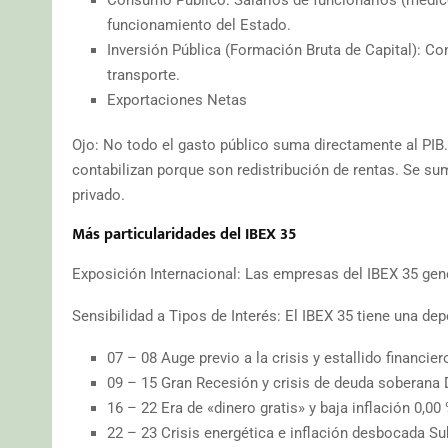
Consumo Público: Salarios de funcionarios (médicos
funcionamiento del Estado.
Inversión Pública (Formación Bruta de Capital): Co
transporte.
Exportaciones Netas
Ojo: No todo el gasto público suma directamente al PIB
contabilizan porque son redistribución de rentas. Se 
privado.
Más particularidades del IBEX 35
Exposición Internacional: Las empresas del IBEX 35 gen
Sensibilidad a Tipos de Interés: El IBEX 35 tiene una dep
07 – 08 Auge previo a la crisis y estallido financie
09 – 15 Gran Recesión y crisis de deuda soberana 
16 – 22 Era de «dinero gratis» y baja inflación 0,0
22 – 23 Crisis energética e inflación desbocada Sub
━━━━
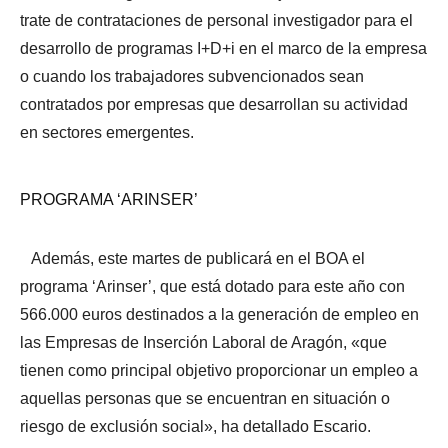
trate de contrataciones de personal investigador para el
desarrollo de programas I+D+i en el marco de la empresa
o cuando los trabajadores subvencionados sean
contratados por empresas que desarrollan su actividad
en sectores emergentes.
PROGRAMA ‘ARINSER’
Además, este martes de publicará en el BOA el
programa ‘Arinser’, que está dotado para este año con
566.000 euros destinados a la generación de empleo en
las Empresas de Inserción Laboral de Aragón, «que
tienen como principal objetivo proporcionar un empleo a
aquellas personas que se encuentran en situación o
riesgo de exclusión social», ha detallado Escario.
━━━━
■ Work order
Reproduce word for word the material above, starting with the line that has "Más particularidades del IBEX 35" and stopping after the line that has "22 – 23 Crisis".

■ Exercise output
Más particularidades del IBEX 35
Exposición Internacional: Las empresas del IBEX 35 gen
Sensibilidad a Tipos de Interés: El IBEX 35 tiene una dep
07 – 08 Auge previo a la crisis y estallido financie
09 – 15 Gran Recesión y crisis de deuda soberana 
16 – 22 Era de «dinero gratis» y baja inflación 0,0
22 – 23 Crisis energética e inflación desbocada Sub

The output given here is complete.